New research strongly backs the economic and health benefits of allowing life insurers to provide intervention and rehabilitation treatment for thousands of Australians each year.
The study, conducted by the Financial Services Council with the help of Cadence Economics, analyses the potential advantages of overhauling current legislation that prevents life insurers paying for the treatment of uninsured Australians at risk of long-term incapacity.
Based on Cadence Economics estimates, reforming the system can make a difference in the lives of 10,118 people per year. Of this pool, early intervention can help 1379 people and potentially as many as 3600 under a best-case scenario.
About 87 people each year can be prevented from becoming totally and permanently disabled with the additional healthcare intervention of life insurers, the research said.
Early intervention by life insurers could also slash return-to-work times to five weeks from the typical 13 to 18 weeks, it said.
The report noted while the bulk of workplace injuries relate to musculoskeletal disorders, there has been significant growth in mental illness claims.
"Claims for mental illness are particularly costly, with relatively high median compensation payments and, by far, the longest median time spent off work (16 weeks) compared with other injuries or illness," it said.

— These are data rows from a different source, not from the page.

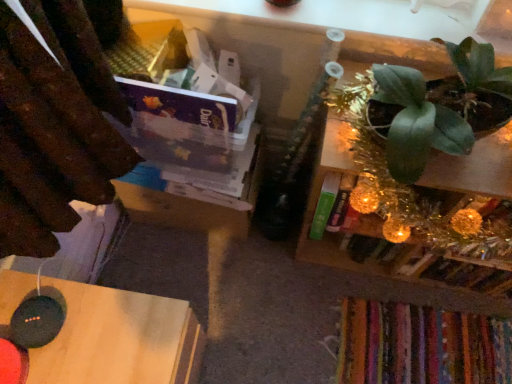 Question: From a real-world perspective, is green matte plant at upper right on green metallic plant at upper right?

Choices:
 (A) no
 (B) yes

Answer: (B)

Question: Is green matte plant at upper right positioned beyond the bounds of green metallic plant at upper right?

Choices:
 (A) yes
 (B) no

Answer: (A)

Question: From the image's perspective, is green matte plant at upper right located above green metallic plant at upper right?

Choices:
 (A) yes
 (B) no

Answer: (A)

Question: Is green matte plant at upper right smaller than green metallic plant at upper right?

Choices:
 (A) no
 (B) yes

Answer: (B)

Question: Is green matte plant at upper right to the left of green metallic plant at upper right from the viewer's perspective?

Choices:
 (A) yes
 (B) no

Answer: (A)

Question: Looking at the image, does green metallic plant at upper right seem bigger or smaller compared to green matte plant at upper right?

Choices:
 (A) small
 (B) big

Answer: (B)

Question: Relative to green matte plant at upper right, is green metallic plant at upper right in front or behind?

Choices:
 (A) behind
 (B) front

Answer: (A)

Question: Looking at their shapes, would you say green metallic plant at upper right is wider or thinner than green matte plant at upper right?

Choices:
 (A) thin
 (B) wide

Answer: (A)

Question: From the image's perspective, is green metallic plant at upper right above or below green matte plant at upper right?

Choices:
 (A) above
 (B) below

Answer: (B)

Question: Visually, is black wood table at lower left positioned to the left or to the right of green metallic plant at upper right?

Choices:
 (A) left
 (B) right

Answer: (A)

Question: Which is correct: black wood table at lower left is inside green metallic plant at upper right, or outside of it?

Choices:
 (A) outside
 (B) inside

Answer: (A)

Question: Considering their positions, is black wood table at lower left located in front of or behind green metallic plant at upper right?

Choices:
 (A) front
 (B) behind

Answer: (A)

Question: From a real-world perspective, relative to green metallic plant at upper right, is black wood table at lower left vertically above or below?

Choices:
 (A) below
 (B) above

Answer: (A)

Question: Is point (374, 178) positioned closer to the camera than point (124, 375)?

Choices:
 (A) farther
 (B) closer

Answer: (A)

Question: In terms of height, does green metallic plant at upper right look taller or shorter compared to black wood table at lower left?

Choices:
 (A) tall
 (B) short

Answer: (A)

AIA Australia and New Zealand chief executive Damien Mu has been actively urging the government to lift legislative barriers that restrict life insurers from funding medical treatments for mental health conditions.

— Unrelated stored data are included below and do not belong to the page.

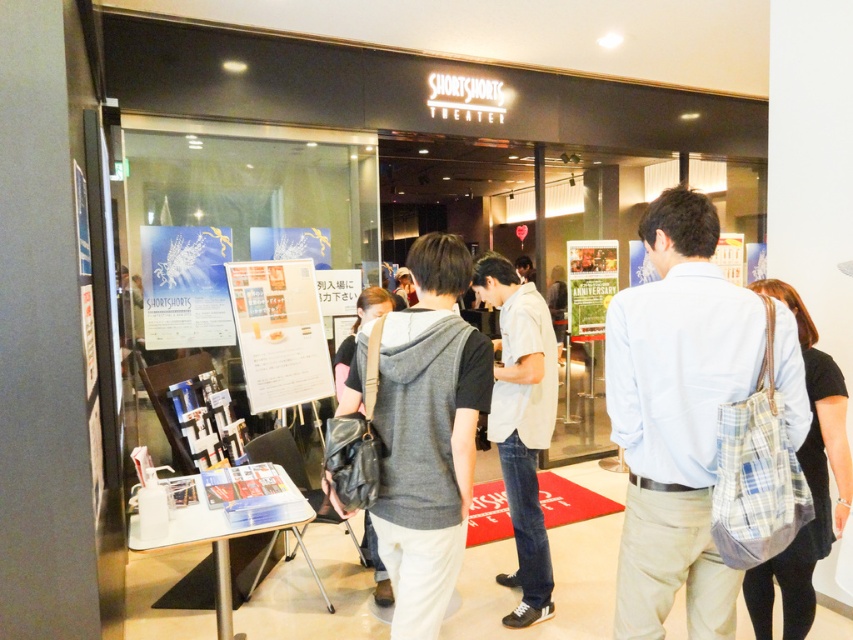 Measure the distance between plaid fabric bag at center and green paper poster at center.

plaid fabric bag at center and green paper poster at center are 9.28 feet apart.

Image resolution: width=853 pixels, height=640 pixels. Find the location of `plaid fabric bag at center`. plaid fabric bag at center is located at coordinates (807, 484).

This screenshot has height=640, width=853. What do you see at coordinates (807, 484) in the screenshot? I see `plaid fabric bag at center` at bounding box center [807, 484].

This screenshot has width=853, height=640. Identify the location of plaid fabric bag at center. (807, 484).

Is light blue shirt at center to the right of green paper poster at center from the viewer's perspective?

In fact, light blue shirt at center is to the left of green paper poster at center.

Image resolution: width=853 pixels, height=640 pixels. I want to click on light blue shirt at center, so click(676, 417).

Locate an element on the screen. The image size is (853, 640). light blue shirt at center is located at coordinates (676, 417).

Which is behind, point (502, 420) or point (194, 294)?

Point (194, 294)

Which is behind, point (537, 445) or point (161, 316)?

Positioned behind is point (161, 316).

At what (x,y) coordinates should I click in order to perform the action: click on light beige cotton shirt at center. Please return your answer as a coordinate pair (x, y). This screenshot has width=853, height=640. Looking at the image, I should click on (521, 422).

The health care system has to keep up with one of the fastest growing issues confronting many Australians and change is long overdue, Mu said.
Recognising that certain constraints in the current system are leading to negative outcomes for some vulnerable Australians, the FSC noted a Parliamentary Joint Committee is currently considering whether to allow life insurers the ability to provide targeted rehabilitation payments for Australians in need.
Should the reforms pass, Cadence Economics quantified government savings of $1.12 billion over the next two decades; more people in the workforce will contribute $405.7 million to the economy by 2040.
FSC chief executive Sally Loane said the research clearly shows that allowing life insurers to enable the provision of health treatment earlier has the potential to increase the quality of life for individuals and will provide a better chance to return to wellness.
"In some cases, it may even reduce the likelihood of someone becoming permanently disabled. By removing the existing barriers, which do not exist in other markets, these early interventions have the potential to allow customers to return to work five weeks earlier and will deliver significant short, medium and long term benefits to the Australian economy," she said.